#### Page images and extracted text

==================================================

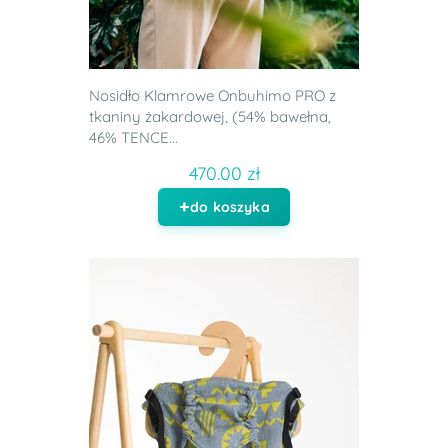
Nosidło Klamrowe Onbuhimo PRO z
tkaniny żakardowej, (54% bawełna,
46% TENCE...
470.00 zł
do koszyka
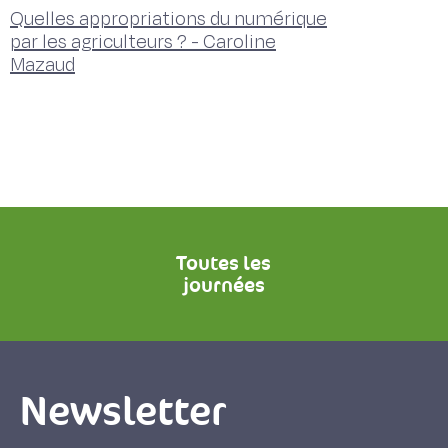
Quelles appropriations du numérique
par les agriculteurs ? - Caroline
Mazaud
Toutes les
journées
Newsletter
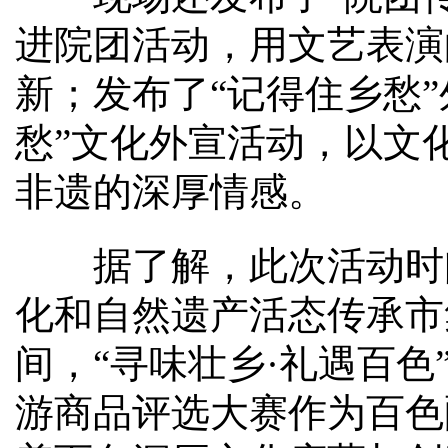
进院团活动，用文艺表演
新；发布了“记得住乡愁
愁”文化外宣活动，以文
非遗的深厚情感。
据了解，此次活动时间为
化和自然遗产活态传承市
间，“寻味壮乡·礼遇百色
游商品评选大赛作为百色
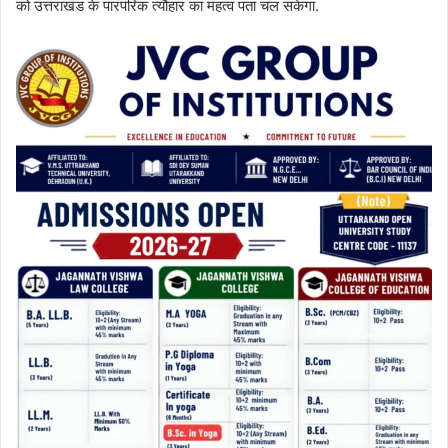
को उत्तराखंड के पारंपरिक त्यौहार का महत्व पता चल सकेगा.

==================================================

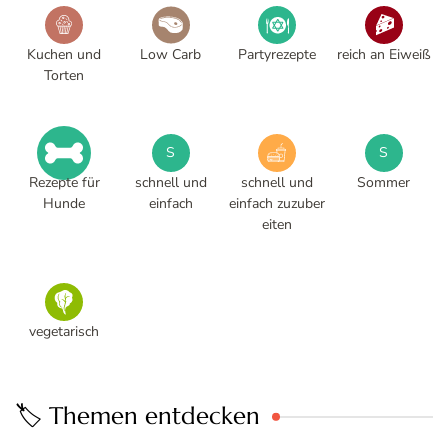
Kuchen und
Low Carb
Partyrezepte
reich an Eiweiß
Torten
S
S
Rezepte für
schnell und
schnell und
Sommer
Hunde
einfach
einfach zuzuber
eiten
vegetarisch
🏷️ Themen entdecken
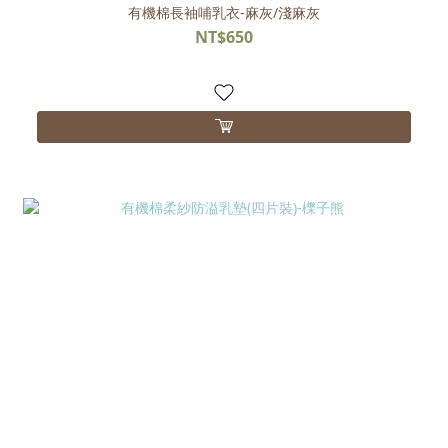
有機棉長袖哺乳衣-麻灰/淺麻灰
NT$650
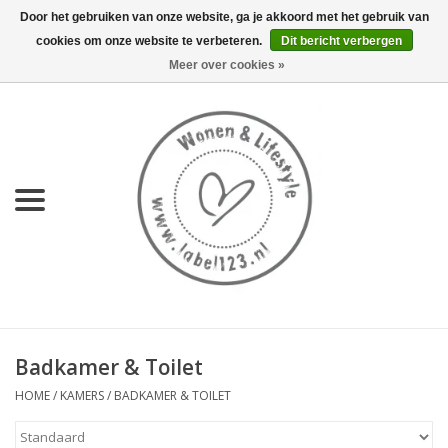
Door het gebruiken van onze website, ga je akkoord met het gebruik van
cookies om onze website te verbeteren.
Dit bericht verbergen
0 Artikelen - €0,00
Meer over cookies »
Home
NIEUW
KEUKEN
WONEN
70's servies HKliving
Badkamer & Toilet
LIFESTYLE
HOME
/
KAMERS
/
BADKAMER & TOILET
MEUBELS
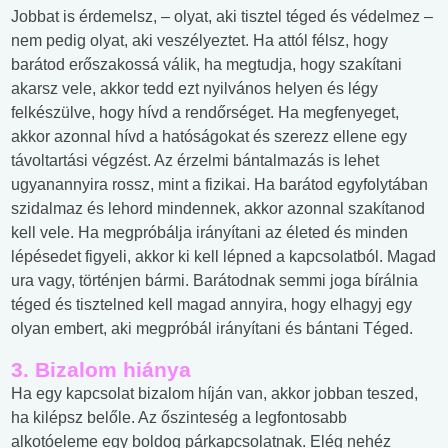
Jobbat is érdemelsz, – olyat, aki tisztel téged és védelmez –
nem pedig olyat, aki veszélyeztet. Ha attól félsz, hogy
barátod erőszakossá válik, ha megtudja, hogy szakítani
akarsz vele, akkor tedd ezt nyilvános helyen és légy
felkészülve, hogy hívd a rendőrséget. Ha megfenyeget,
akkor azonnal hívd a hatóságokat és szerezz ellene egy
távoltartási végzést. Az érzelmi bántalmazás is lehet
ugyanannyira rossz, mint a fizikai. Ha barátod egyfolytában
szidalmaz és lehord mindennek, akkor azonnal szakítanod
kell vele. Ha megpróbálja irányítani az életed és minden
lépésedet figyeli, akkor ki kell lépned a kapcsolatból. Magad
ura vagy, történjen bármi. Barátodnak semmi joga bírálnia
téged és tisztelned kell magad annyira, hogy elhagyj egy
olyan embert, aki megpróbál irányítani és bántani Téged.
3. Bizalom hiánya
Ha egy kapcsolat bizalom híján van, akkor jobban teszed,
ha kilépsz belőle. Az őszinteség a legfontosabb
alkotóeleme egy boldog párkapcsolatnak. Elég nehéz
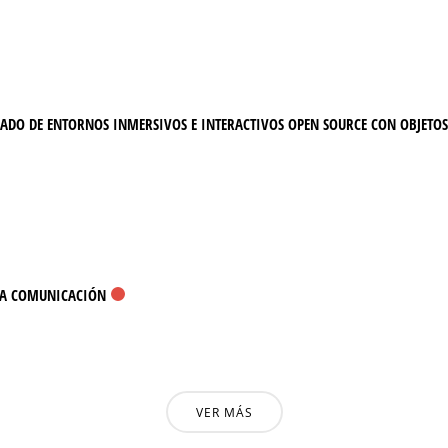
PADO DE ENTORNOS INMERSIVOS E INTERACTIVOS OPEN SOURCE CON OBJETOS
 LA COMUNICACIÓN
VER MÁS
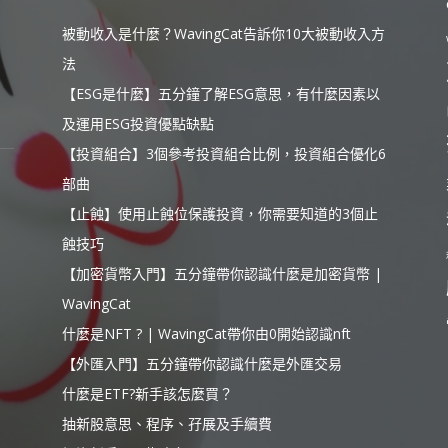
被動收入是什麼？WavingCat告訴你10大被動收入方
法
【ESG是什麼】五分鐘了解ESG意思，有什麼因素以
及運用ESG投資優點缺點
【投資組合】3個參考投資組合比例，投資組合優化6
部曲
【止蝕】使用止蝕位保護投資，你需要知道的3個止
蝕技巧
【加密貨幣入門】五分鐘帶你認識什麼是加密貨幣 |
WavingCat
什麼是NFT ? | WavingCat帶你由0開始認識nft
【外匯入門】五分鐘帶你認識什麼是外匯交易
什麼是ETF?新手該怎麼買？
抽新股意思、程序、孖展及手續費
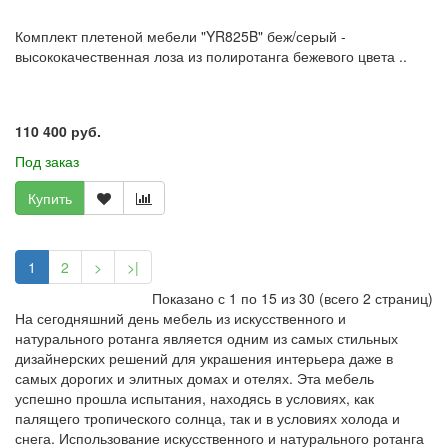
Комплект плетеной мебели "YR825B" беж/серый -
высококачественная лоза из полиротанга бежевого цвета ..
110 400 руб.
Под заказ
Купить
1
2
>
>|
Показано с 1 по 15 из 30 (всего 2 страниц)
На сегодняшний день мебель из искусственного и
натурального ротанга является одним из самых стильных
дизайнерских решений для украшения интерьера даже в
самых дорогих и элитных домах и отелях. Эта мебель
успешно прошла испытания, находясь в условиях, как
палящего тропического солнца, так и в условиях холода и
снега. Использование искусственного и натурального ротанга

==================================================

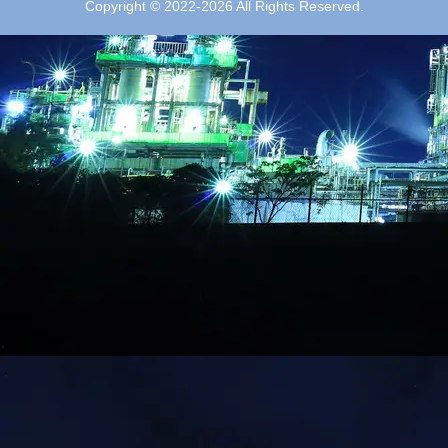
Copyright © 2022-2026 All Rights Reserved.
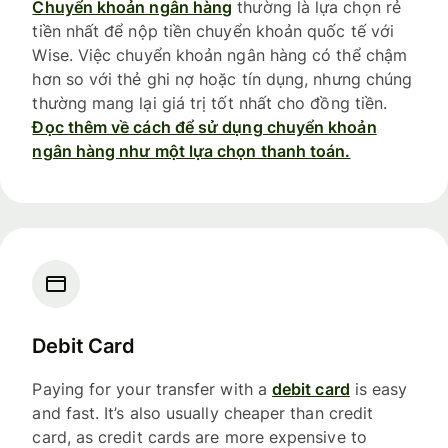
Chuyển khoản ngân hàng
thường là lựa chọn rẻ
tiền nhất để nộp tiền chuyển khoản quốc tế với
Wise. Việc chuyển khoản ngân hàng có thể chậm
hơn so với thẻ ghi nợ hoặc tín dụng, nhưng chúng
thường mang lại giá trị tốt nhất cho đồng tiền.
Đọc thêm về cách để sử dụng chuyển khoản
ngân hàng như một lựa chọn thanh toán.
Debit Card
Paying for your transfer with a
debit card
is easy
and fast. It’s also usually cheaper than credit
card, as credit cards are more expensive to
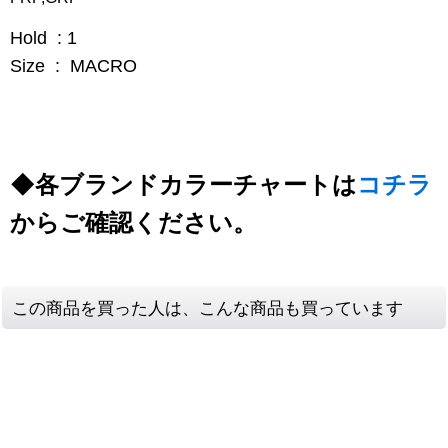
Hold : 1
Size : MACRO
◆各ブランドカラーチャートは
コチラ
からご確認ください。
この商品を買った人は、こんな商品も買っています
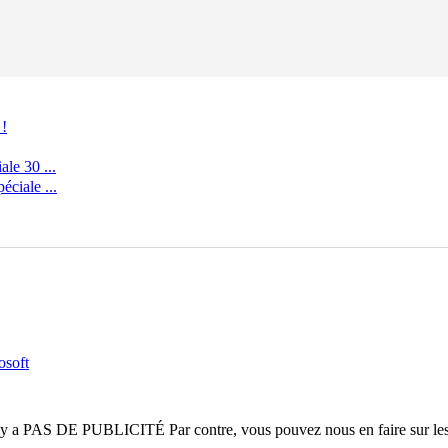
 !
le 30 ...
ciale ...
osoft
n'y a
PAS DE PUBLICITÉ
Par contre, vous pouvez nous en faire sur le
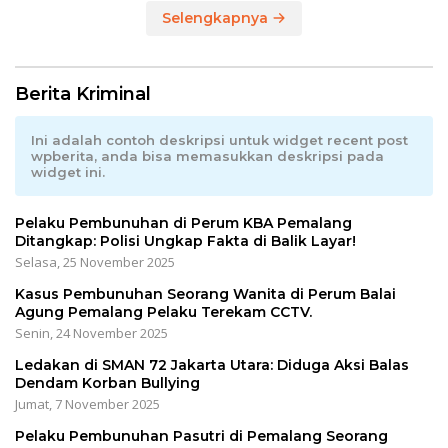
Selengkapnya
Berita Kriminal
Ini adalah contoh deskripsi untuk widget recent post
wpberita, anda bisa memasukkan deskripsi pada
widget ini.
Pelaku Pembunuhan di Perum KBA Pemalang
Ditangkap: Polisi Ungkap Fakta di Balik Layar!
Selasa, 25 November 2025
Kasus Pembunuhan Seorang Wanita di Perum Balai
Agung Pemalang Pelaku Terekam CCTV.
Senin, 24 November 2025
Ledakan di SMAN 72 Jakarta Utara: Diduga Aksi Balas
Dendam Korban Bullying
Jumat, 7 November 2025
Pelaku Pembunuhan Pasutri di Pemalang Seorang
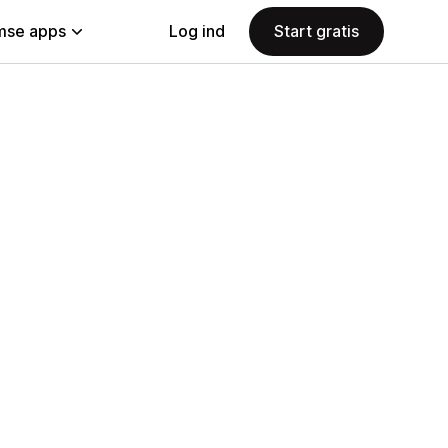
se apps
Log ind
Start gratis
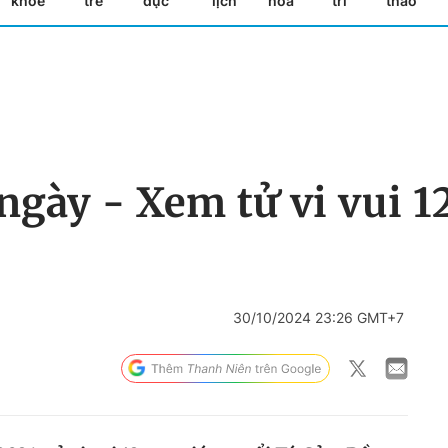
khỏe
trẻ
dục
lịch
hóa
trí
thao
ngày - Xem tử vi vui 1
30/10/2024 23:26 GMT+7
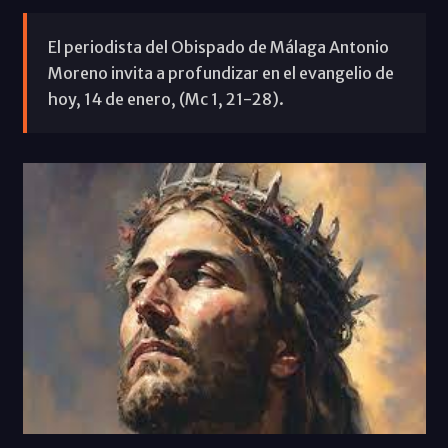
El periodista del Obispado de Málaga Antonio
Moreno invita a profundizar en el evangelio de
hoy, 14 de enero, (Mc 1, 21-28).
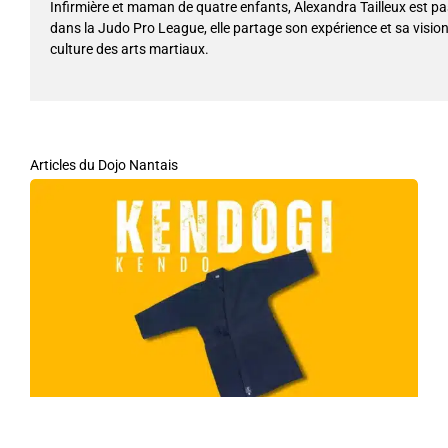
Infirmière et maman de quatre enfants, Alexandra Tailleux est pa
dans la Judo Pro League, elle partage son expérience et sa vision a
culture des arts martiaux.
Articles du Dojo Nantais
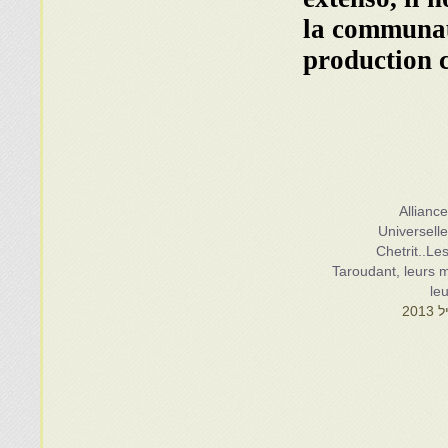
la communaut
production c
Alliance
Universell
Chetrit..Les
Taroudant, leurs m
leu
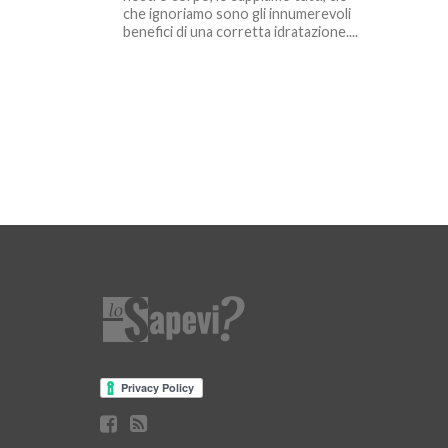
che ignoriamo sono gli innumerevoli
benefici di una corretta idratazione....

==================================================

#### Your objective
Starting at the line above that has "Nosidło Klamrowe Onbuhimo PRO z" and ending at the line that has "को उत्तराखंड के", copy each line exactly, leaving the pictures out and adding nothing.

#### Answer to this task
Nosidło Klamrowe Onbuhimo PRO z
tkaniny żakardowej, (54% bawełna,
46% TENCE...
470.00 zł
do koszyka
Quelles appropriations du numérique
par les agriculteurs ? - Caroline
Mazaud
Toutes les
journées
Newsletter
进院团活动，用文艺表演
新；发布了“记得住乡愁
愁”文化外宣活动，以文
非遗的深厚情感。
据了解，此次活动时间为
化和自然遗产活态传承市
间，“寻味壮乡·礼遇百色
游商品评选大赛作为百色
को उत्तराखंड के पारंपरिक त्यौहार का महत्व पता चल सकेगा.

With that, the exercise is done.